◆ WORK INSTRUCTIONS ◆
All lines in the records that carry the string "käytönvalvojan" are to be shown.

━━━ WORKING DATA ━━━

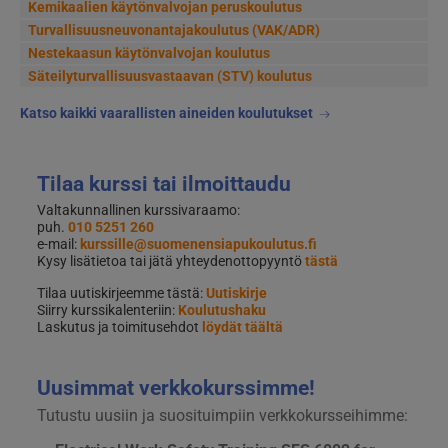
Kemikaalien käytönvalvojan peruskoulutus
Turvallisuusneuvonantajakoulutus (VAK/ADR)
Nestekaasun käytönvalvojan koulutus
Säteilyturvallisuusvastaavan (STV) koulutus
Katso kaikki vaarallisten aineiden koulutukset
Tilaa kurssi tai ilmoittaudu
Valtakunnallinen kurssivaraamo:
puh.
010 5251 260
e-mail:
kurssille@suomenensiapukoulutus.fi
Kysy lisätietoa tai jätä yhteydenottopyyntö
tästä
Tilaa uutiskirjeemme tästä:
Uutiskirje
Siirry kurssikalenteriin:
Koulutushaku
Laskutus ja toimitusehdot
löydät täältä
Uusimmat verkkokurssimme!
Tutustu uusiin ja suosituimpiin verkkokursseihimme:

━━━

◆ THE COMPLETED TASK ◆
Kemikaalien käytönvalvojan peruskoulutus
Nestekaasun käytönvalvojan koulutus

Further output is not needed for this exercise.